-- Stored data entries --
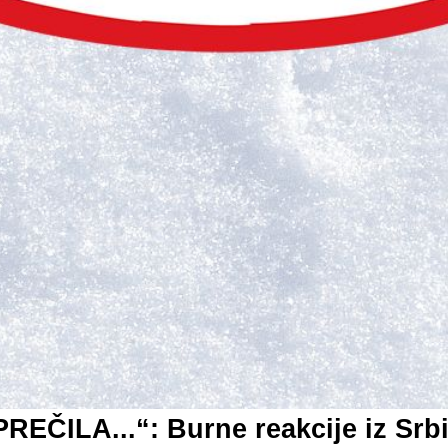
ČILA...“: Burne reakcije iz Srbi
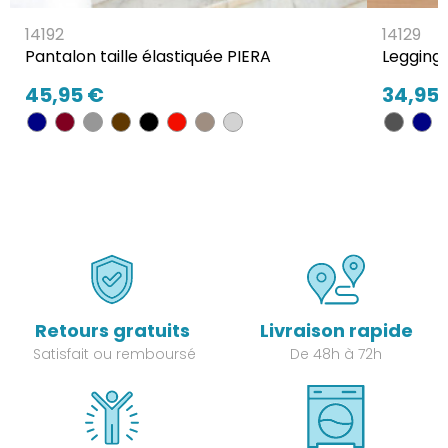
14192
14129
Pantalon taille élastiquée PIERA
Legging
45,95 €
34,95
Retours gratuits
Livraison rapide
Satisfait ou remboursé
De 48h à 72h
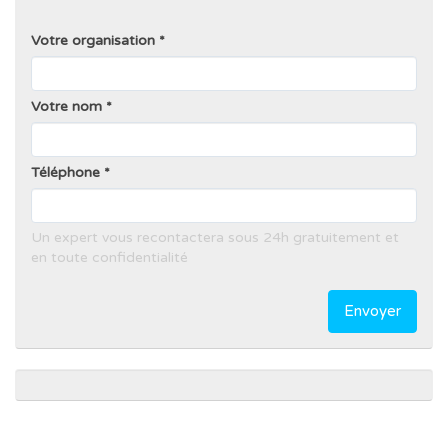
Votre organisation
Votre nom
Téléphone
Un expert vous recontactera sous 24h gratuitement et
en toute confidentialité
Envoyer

==

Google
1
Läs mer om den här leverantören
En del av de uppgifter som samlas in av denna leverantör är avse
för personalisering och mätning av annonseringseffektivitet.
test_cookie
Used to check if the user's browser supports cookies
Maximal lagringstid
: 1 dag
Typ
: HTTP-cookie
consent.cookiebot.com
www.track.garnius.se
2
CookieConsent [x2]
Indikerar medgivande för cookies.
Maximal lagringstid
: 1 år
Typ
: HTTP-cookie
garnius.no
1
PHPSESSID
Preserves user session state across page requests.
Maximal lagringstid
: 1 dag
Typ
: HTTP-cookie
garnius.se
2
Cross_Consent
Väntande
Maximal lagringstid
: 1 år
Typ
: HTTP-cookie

---

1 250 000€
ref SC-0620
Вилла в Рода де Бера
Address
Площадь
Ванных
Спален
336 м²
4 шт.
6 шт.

-- What needs to be done --
Report all lines in the records that include the string "cookies".

-- Answer space --
Used to check if the user's browser supports cookies
Indikerar medgivande för cookies.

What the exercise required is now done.